Sapevo che non gli faceva male per niente e sapevo che sia Maria che Ben sapevano che erano qui una volta che lui scrollò le spalle senza scusarsi. Era un secondo di Maria; con i capelli neri e una mascella leggermente meno definita di suo fratello gemello. Condivideva anche i suoi occhi blu. Donovan invece era biondo e aveva occhi marrone scuro, quasi neri. L'unica cosa che condividevano era l'altezza e il loro amore per la meccanica, motivo per cui entrambi avevano trovato lavoro in una delle più grandi aziende tecnologiche degli Stati Uniti.
"È stata un'idea di papà. Gli abbiamo detto che abbiamo entrambi delle foglie e lui ha suggerito di venire qui per farvi praticamente cagare addosso dalla quantità di urla che avreste fatto". Disse Donovan e Astelle si stropicciò la faccia
"Sono state troppe informazioni", disse.
"Detto dalla donna che prima ha parlato di rotoli di grasso e sudore di culo". Disse Maria, entrando in cucina.
Abbracciò entrambi i figli, ma immagino che li avesse già visti. Guardai Astelle e risi quando la vidi inorridita come si sentiva lei.
"Quella era una conversazione privata Maria!"
"Non è privata se la stai praticamente gridando nelle orecchie della gente". Disse Maria, roteando gli occhi.
Donovan e Freddie erano entrambi in piedi accanto a me mentre li guardavamo andare avanti e indietro. A volte, consideravo una maledizione avere due donne focose nella mia vita e in una sola casa. Ma d'altra parte, scambiarle non era un'opzione. I loro piccoli litigi erano come la normale routine quotidiana. Tutti ci avevano fatto l'abitudine.
Mi voltai verso la porta della cucina mentre Ben entrava e si teneva costantemente alla larga da entrambe, facendosi strada verso di noi.
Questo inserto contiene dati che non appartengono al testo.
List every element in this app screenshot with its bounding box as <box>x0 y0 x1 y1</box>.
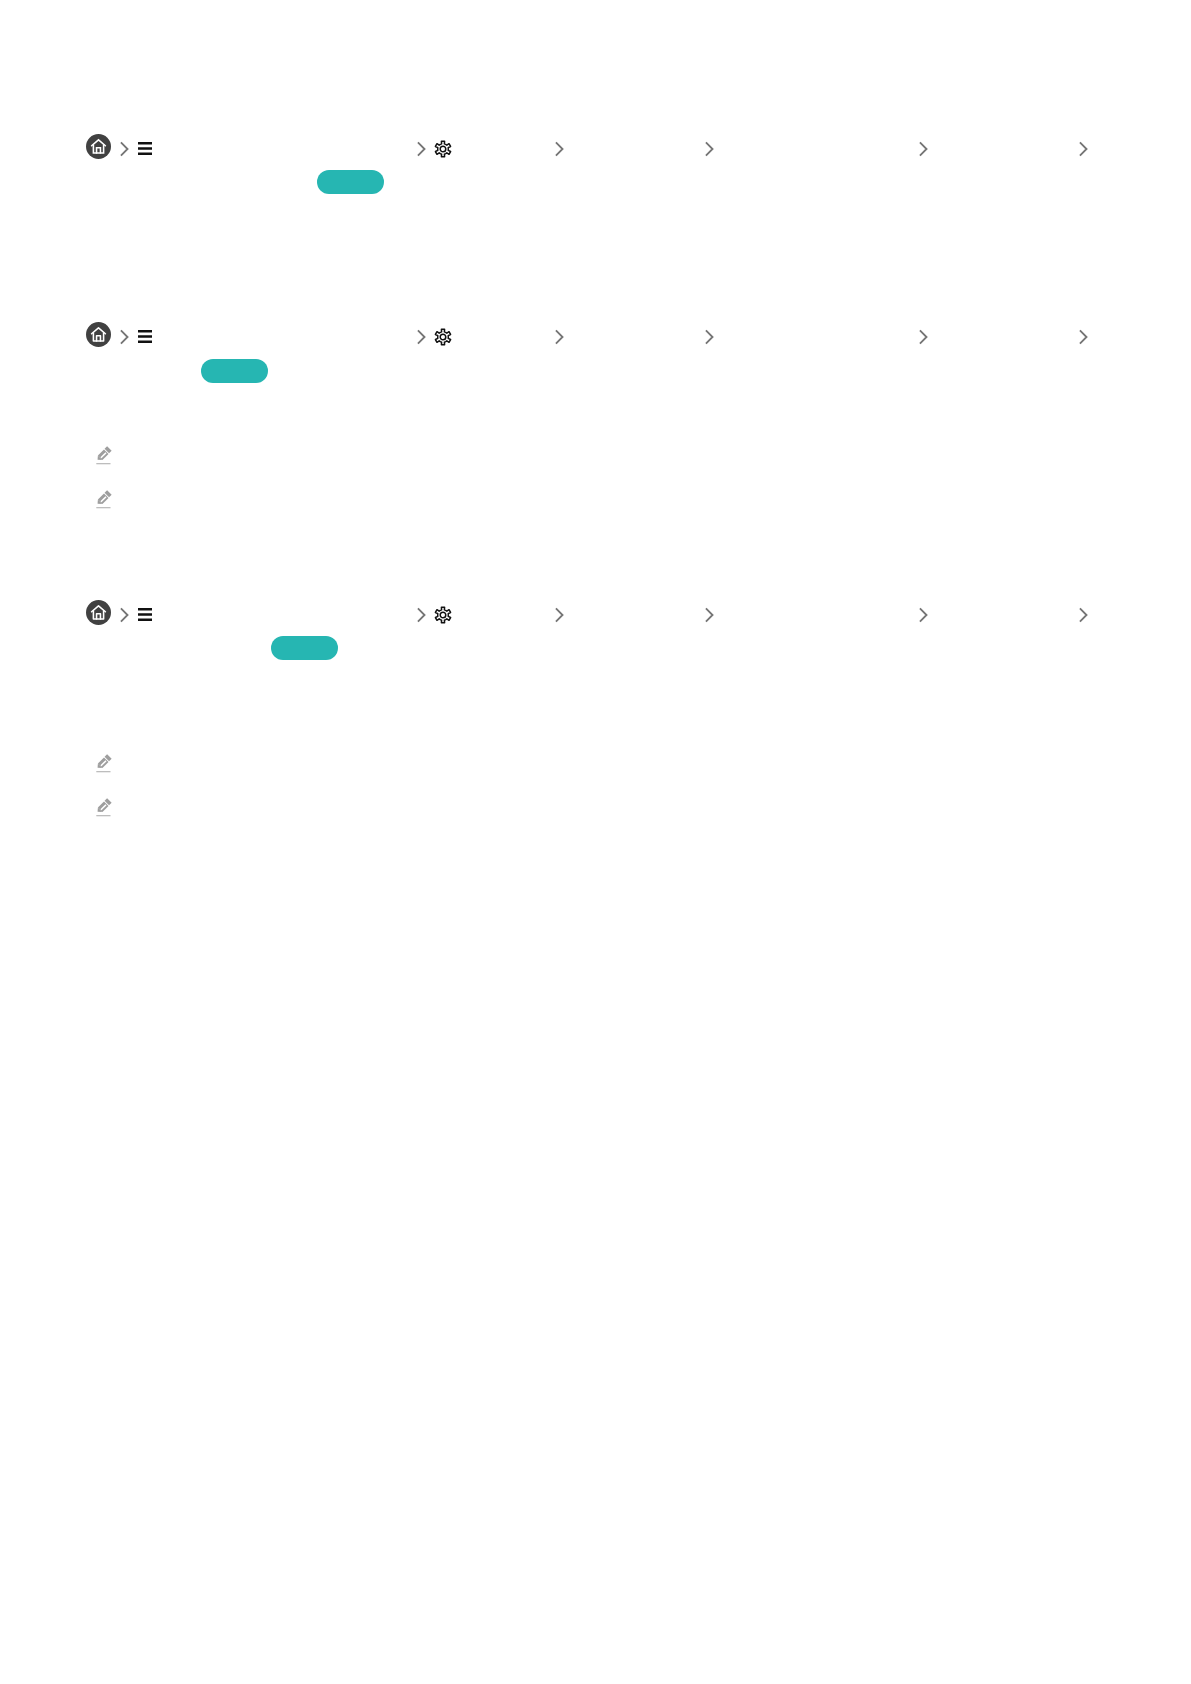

"Lo stanno facendo di nuovo" affermò, senza chiederlo veramente, mentre mi dava un bacio sulla testa
"C'è un momento in cui non lo sono?" Freddie disse mentre Donovan annuiva.
"Potrebbe andare molto peggio". Ho aggiunto
"Volete venire sul retro a mangiare qualche hamburger?" Chiese Ben.
Freddie, da buon ghiottone qual era, non ebbe nemmeno bisogno che glielo chiedessi due volte. Uscì subito dalla porta e si diresse quasi sicuramente verso il cortile. Scossi la testa e misi la mia mano in quella di Donovan, trascinandolo fuori con me.
"Pensavo che i lupi mannari non dovessero mangiare cibo umano" piagnucolò e io gli pizzicai il braccio.
"Per l'ennesima volta, bambinone, io mangio come tutti gli altri!" Ho rimproverato
Non gli piaceva il fatto che avrebbe dovuto pulire dopo che avevamo finito. Lo faceva sempre quando era a casa, Freddie faceva meno in qualche modo.
"Facciamo a gara fino alla griglia!" disse improvvisamente, prendendo il volo.
Rimasi a bocca aperta prima di imprecare contro di lui a voce alta, con una risata che ancora mi usciva. Questa era casa.